Die Unruhe in der CDU nimmt zu. Die Fraktion soll ihren Chef zum Abtritt drängen, aber Klaus Landowsky will davon nichts wissen. Das Ergebnis: Rot-Rot-Grün rückt zusammen

von RALPH BOLLMANN

Es war der Tag der „Tatarenmeldung“, gestern im Abgeordnetenhaus: Tritt CDU-Fraktionschef Klaus Landowsky noch im April zurück? Wird er anschließend in den Landesvorstand gewählt und für den Bundestag aufgestellt, um ihm einen „ehrenvollen Abgang“ zu ermöglichen? Hat der Betroffene, der bislang ungerührt auf einen Koalitionsbruch zusteuerte, diesem Plan gar zugestimmt? Von wegen, sagt Landowsky selbst. Alles eine „unwahrscheinliche Schreckensnachricht“: So jedenfalls übersetzt der Duden den „veraltenden“ Begriff, mit dem der so plötzlich gealterte Politiker die Meldung kommentierte.

Keine „Tatarenmeldung“ war es freilich, dass die Parlamentarier gestern mit den Stimmen aller Fraktionen die Einrichtung eines Untersuchungsausschusses beschlossen – und den Senat aufforderten, bis Ende Mai einen Nachtragshaushalt vorzulegen, um den finanziellen Schaden aus der Bankaffäre auszubügeln.

Kein Wunder also, dass immer mehr Parteifreunde den Gedanken an einen Rückzug ihres Fraktionschefs immer weniger abwegig finden – eine Unruhe, die auch auf der CDU-Fraktionssitzung am späten Dienstagnachmittag zum Ausdruck gekommen war. Schon sorgen sich viele Hinterbänkler um ihren Parlamentsposten, wenn Landowskys Beharrungsvermögen die SPD zum Ausstieg aus der Koalition provoziert. Anfangs hätten viele gedacht, man könne das Gewitter einfach abwarten, formuliert ein Christdemokrat. Jetzt zeige sich aber, dass die dunklen Wolken partout nicht weiterzögen.

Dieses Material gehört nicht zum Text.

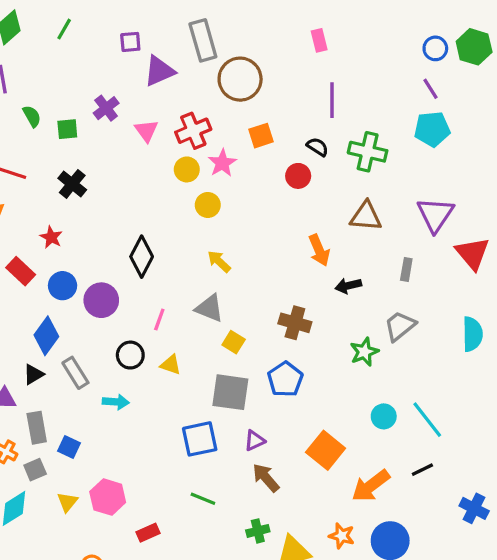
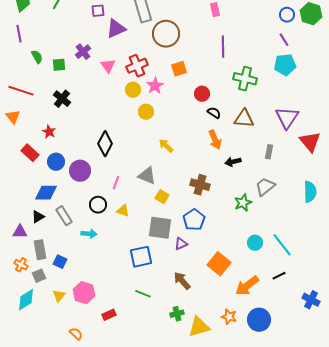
black semicircle: (318, 147) -> (214, 113), moved
yellow arrow: (219, 261) -> (166, 146), moved
blue diamond: (46, 336) -> (46, 193), turned 55
purple triangle: (255, 441) -> (181, 244), moved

Es gab also viel zu bereden auf den Fluren des Landesparlaments – kein Wunder, dass es Landowsky nicht auf seinem Sitz im Plenum hielt. Dort hatte der – nach eigenem Bekunden – voll handlungsfähige Fraktionsvorsitzende ohnehin nicht mehr das Wort ergriffen, seit die Spendenaffäre vor mehr als zwei Monaten begann. Stattdessen zog er sich gestern lieber mit seinem möglichen Nachfolger Frank Steffel zu Krisengesprächen zurück. Oder er erläuterte den Journalisten, dass alle Rücktrittsgerüchte „völliger Quatsch“ seien. Über einen Wechsel in den Bundestag will sich der Exbanker „noch nie in meinem Leben Gedanken gemacht“ haben.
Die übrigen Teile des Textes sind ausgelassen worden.